Je me souviens de mon professeur de philosophie de terminale qui prétendait que les artistes – et en particulier les danseurs et les chanteurs – devraient être rétribués par la Sécurité sociale parce qu’ils sont de véritables catalyseurs d’énergie, un antidote indispensable à la lourdeur de nos systèmes intello-administrativo-technocrato… qui sclérosent la vie et étouffent l’élan créateur! Ancien «soixante-huitard», lui aussi, il était dans son genre un «drôle d’artiste», notamment dans sa manière d’enseigner et de rendre vivante la philosophie. Non seulement il m’a fait aimer Nietzsche, René Char et Saint-John Perse, mais il a su aussi me faire comprendre que le plus important dans la vie est de rester fidèle à soi-même et d’essayer de réaliser ses rêves.
J’ai tenté de réaliser les miens et de rester fidèle à moi-même, mais cela n’a pas toujours été facile, car vivre de son art, sans forcément être référencé, homologué et patenté par les autorités officielles s’avère un formidable défi qui, en plus d’un réel talent, demande une pugnacité hors du commun! Si l’on est apparemment encouragé par le discours politique, dans la réalité, tout est bien différent. J’ai cependant fini par comprendre qu’il était stérile de rejeter en bloc le système en place ou de se résigner à une marginalité et à un assistanat castrateurs, et qu’il était plus intelligent d’y entrer en toute humilité, certes sans y perdre son âme mais pour se donner les moyens d’œuvrer doucement à son changement afin de participer ainsi à l’évolution d’une société en mutation. Le règne des brontozores seulement limités à des appétits reptiliens égoïstes et personnels est de plus en plus décalé face au formidable éveil des consciences qui nous oriente davantage vers une économie mondiale en lien avec la sauvegarde de la planète et du vivant. Aussi, en tant que pionniers, n’est-ce pas le rôle des artistes conscients et responsables de l’émergence de ce nouveau monde que de proposer des idées et des structures beaucoup plus «aérodynamiques» allant – c’est le cas de le dire – dans le sens du vent?

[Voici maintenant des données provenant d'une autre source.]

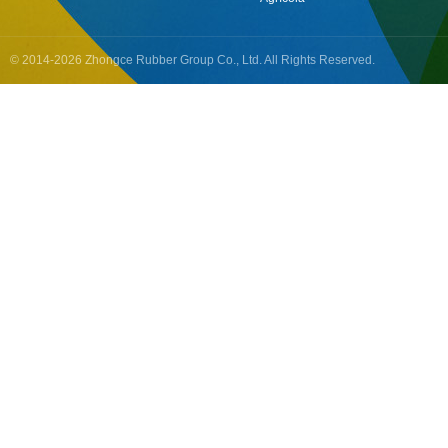
© 2014-2026 Zhongce Rubber Group Co., Ltd. All Rights Reserved.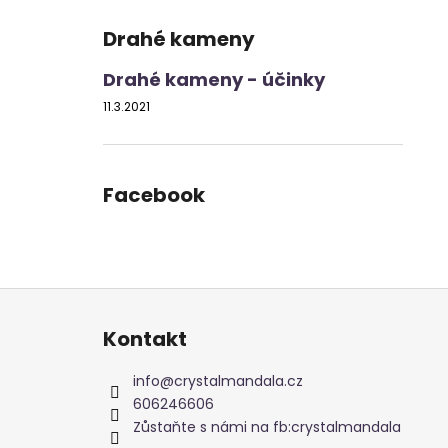
Drahé kameny
Drahé kameny - účinky
11.3.2021
Facebook
Z
á
Kontakt
p
a
info
@
crystalmandala.cz
t
606246606
í
Zůstaňte s námi na fb:crystalmandala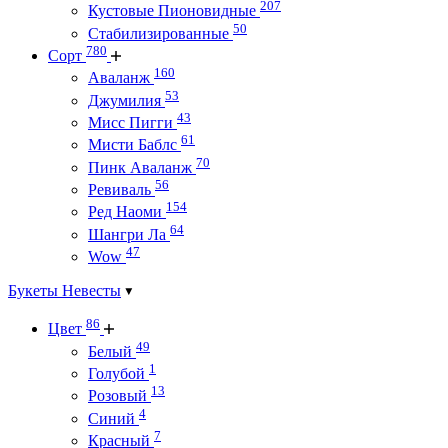
207
Кустовые Пионовидные
50
Стабилизированные
780
Сорт
160
Аваланж
53
Джумилия
43
Мисс Пигги
61
Мисти Баблс
70
Пинк Аваланж
56
Ревиваль
154
Ред Наоми
64
Шангри Ла
47
Wow
Букеты Невесты
86
Цвет
49
Белый
1
Голубой
13
Розовый
4
Синий
7
Красный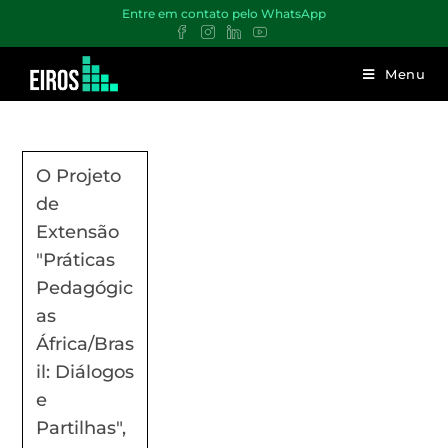
Entre em contato pelo WhatsApp
Menu
O Projeto
de
Extensão
"Práticas
Pedagógic
as
África/Bras
il: Diálogos
e
Partilhas",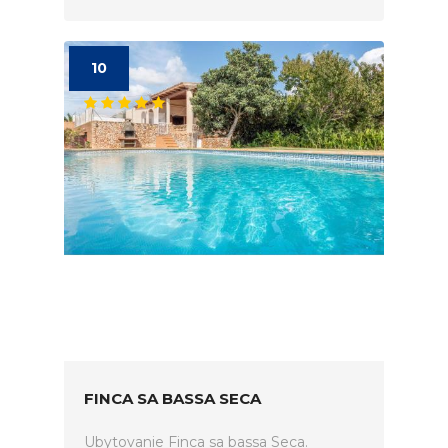
10
FINCA SA BASSA SECA
Ubytovanie Finca sa bassa Seca.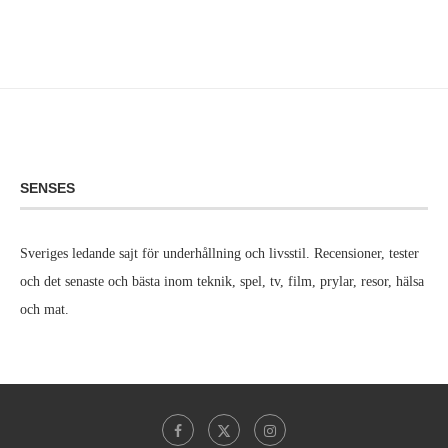
SENSES
Sveriges ledande sajt för underhållning och livsstil. Recensioner, tester
och det senaste och bästa inom teknik, spel, tv, film, prylar, resor, hälsa
och mat.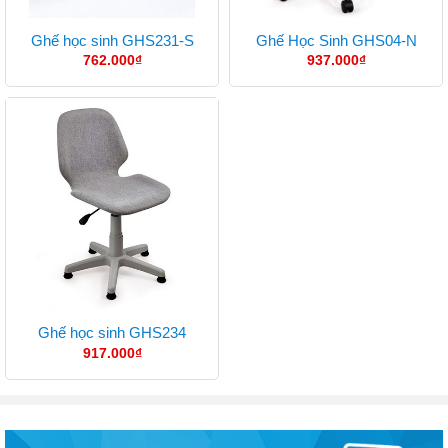
Ghế học sinh GHS231-S
Ghế Học Sinh GHS04-N
762.000
₫
937.000
₫
Ghế học sinh GHS234
917.000
₫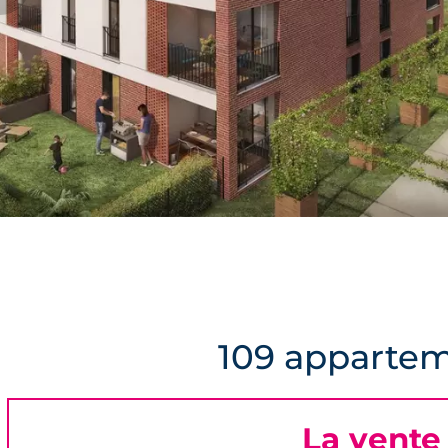
109 appartem
La vente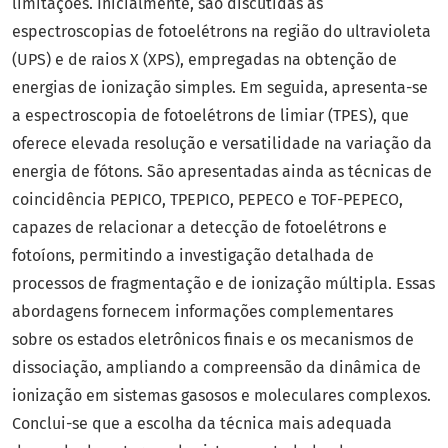
limitações. Inicialmente, são discutidas as
espectroscopias de fotoelétrons na região do ultravioleta
(UPS) e de raios X (XPS), empregadas na obtenção de
energias de ionização simples. Em seguida, apresenta-se
a espectroscopia de fotoelétrons de limiar (TPES), que
oferece elevada resolução e versatilidade na variação da
energia de fótons. São apresentadas ainda as técnicas de
coincidência PEPICO, TPEPICO, PEPECO e TOF-PEPECO,
capazes de relacionar a detecção de fotoelétrons e
fotoíons, permitindo a investigação detalhada de
processos de fragmentação e de ionização múltipla. Essas
abordagens fornecem informações complementares
sobre os estados eletrônicos finais e os mecanismos de
dissociação, ampliando a compreensão da dinâmica de
ionização em sistemas gasosos e moleculares complexos.
Conclui-se que a escolha da técnica mais adequada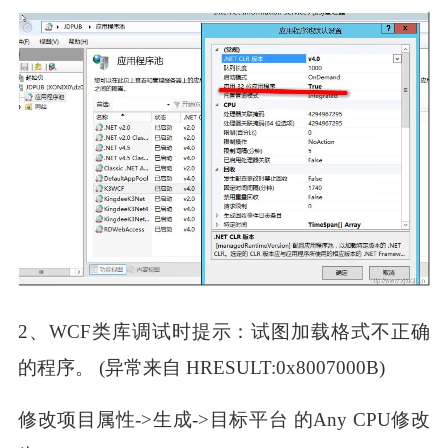
2、WCF类库调试时提示：试图加载格式不正确
的程序。 (异常来自 HRESULT:0x8007000B)
修改项目属性->生成->目标平台 的Any CPU修改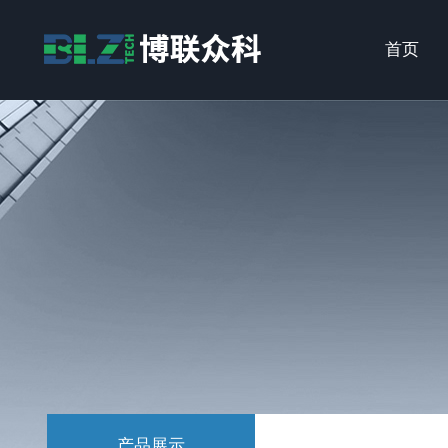
首页
产品展示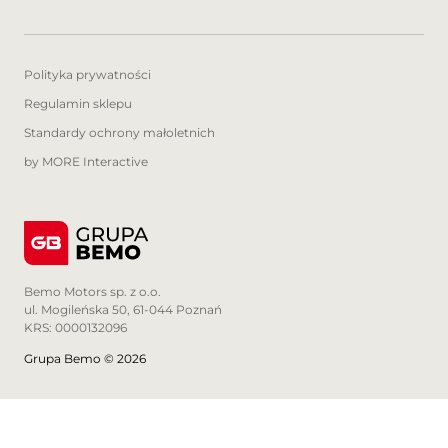
Polityka prywatności
Regulamin sklepu
Standardy ochrony małoletnich
by MORE Interactive
Bemo Motors sp. z o.o.
ul. Mogileńska 50, 61-044 Poznań
KRS: 0000132096
Grupa Bemo © 2026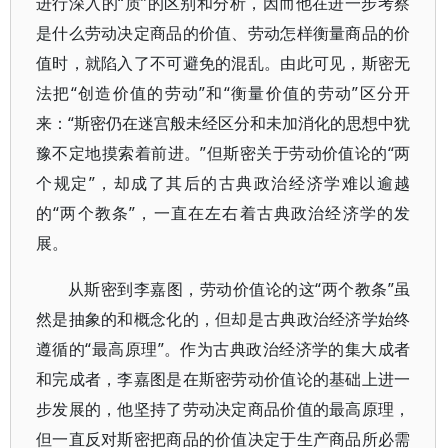
进行深入的“质”的区别和分析，因而他在进一步考察
是什么劳动决定商品的价值、劳动怎样衡量商品的价
值时，就陷入了不可避免的混乱。由此可见，斯密无
法把“创造价值的劳动”和“衡量价值的劳动”区分开
来：“斯密仍在迷宫般未经区分和未加消化的思想中犹
豫不定地摸索着前进。”但斯密关于劳动价值论的“两
个规定”，却成了其后的古典政治经济学难以逾越
的“两个教条”，一直在左右着古典政治经济学的发
展。
从斯密到李嘉图，劳动价值论的这“两个教条”虽
然是抽象的和概念化的，但却是古典政治经济学始终
遵循的“最高原理”。作为古典政治经济学的集大成者
和完成者，李嘉图是在斯密劳动价值论的基础上进一
步发展的，他坚持了劳动决定商品价值的最高原理，
但一直反对斯密把商品的价值决定于生产商品所必需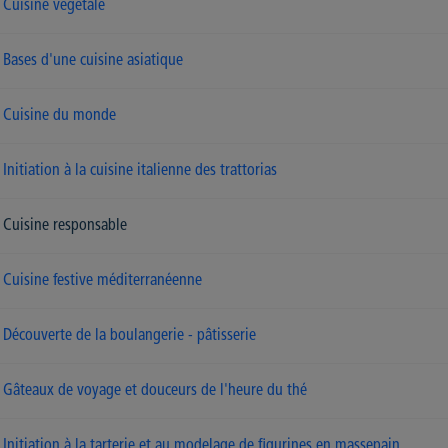
Cuisine végétale
Bases d'une cuisine asiatique
Cuisine du monde
Initiation à la cuisine italienne des trattorias
Cuisine responsable
Cuisine festive méditerranéenne
Découverte de la boulangerie - pâtisserie
Gâteaux de voyage et douceurs de l'heure du thé
Initiation à la tarterie et au modelage de figurines en massepain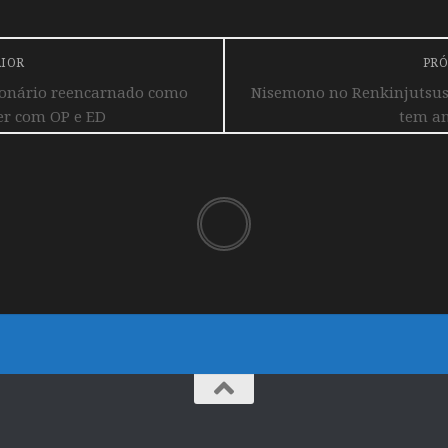
RIOR
PRÓ
ionário reencarnado como
Nisemono no Renkinjutsush
er com OP e ED
tem an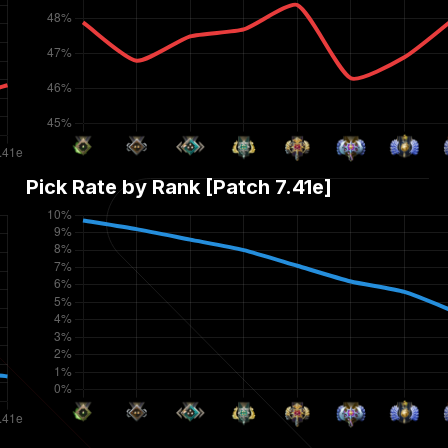
Pick Rate by Rank [Patch
7.41e
]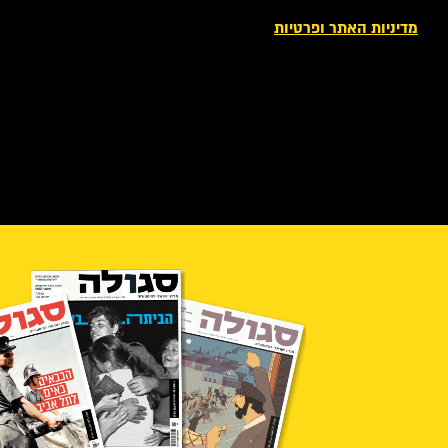
מדיניות האתר ופרטיות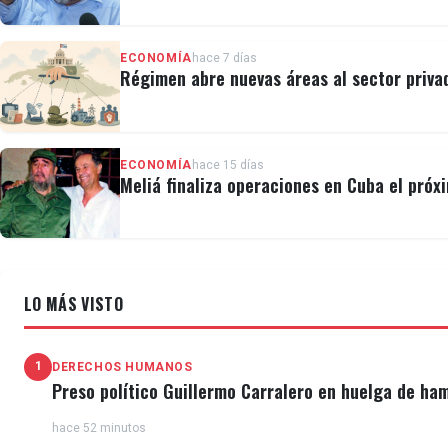
gubernamental como individual. Este análisis proporc
políticas fiscales y financieras adoptadas por cada
ECONOMÍA
hace 7 días
Régimen abre nuevas áreas al sector privad
ECONOMÍA
hace 15 días
Meliá finaliza operaciones en Cuba el próx
LO MÁS VISTO
1
DERECHOS HUMANOS
Preso político Guillermo Carralero en huelga de ha
hace 52 minutos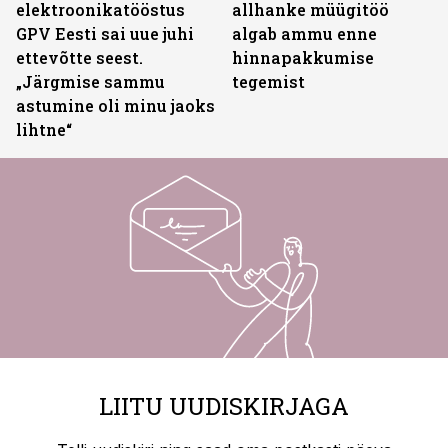
elektroonikatööstus
allhanke müügitöö
GPV Eesti sai uue juhi
algab ammu enne
ettevõtte seest.
hinnapakkumise
„Järgmise sammu
tegemist
astumine oli minu jaoks
lihtne“
LIITU UUDISKIRJAGA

Dans la logique de la vie, il y a un temps pour recevoir, un temps pour expérimenter et un temps pour transmettre. Trente ans de danse, presque vingt ans de psychothérapie et l’expérience acquise par la recherche obstinée du travail sur le corps m’ont conféré la mission de transmettre ce qui est bien au-delà d’une technique et qui, par définition, est invisible et intransmissible: le mouvement de vie. Mais ce qui ne se voit pas peut se sentir, se ressentir et ainsi se transmettre d’un corps à un autre, comme la vie qui s’engendre et se transmet par un acte d’amour.
De ce fait, la grande gageure de cette recherche a été de tenter de recréer la structure d’un corps qui puisse de nouveau se laisser traverser par ce mouvement de vie, de telle sorte que l’on n’essaie plus de vivre, on est vivant, et on n’essaie plus de danser, on est la danse.
Ivre de beauté idéale, j’ai cherché le secret d’un envol aux lignes parfaites, défiant les lois de la gravité dans l’ascèse du ballet classique. Avide de rythme et de sensualité, j’ai décalé mes hanches et mes équilibres au paroxysme d’un mouvement exhibitionniste et provocateur avec le jazz. Dans une exaltation de liberté absolue, j’ai cherché les origines grecques de la danse à travers un corps libéré des contraintes de la technique par la danse libre. Avec la danse africaine, j’ai cherché à m’abandonner jusqu’à la transe afin de découvrir l’orgasme d’une pulsation extatique.
Dans la danse butô, j’ai cherché le mouvement au-delà de la conscience, comme le vecteur d’un autre moi-même. Avec la danse sacrée, je me suis fondu corps et âme dans une communion universelle afin de n’être plus qu’énergie et vibration.
«Que rien de ce qui concerne la danse ne me soit étranger» telle était ma devise, parfois ma folie, jusqu’à ce que je perce le secret du mouvement qui les rassemble toutes en une seule, jusqu’à ce que je perce le secret de la spirale de vie qui ne laisse rien en dehors d’elle!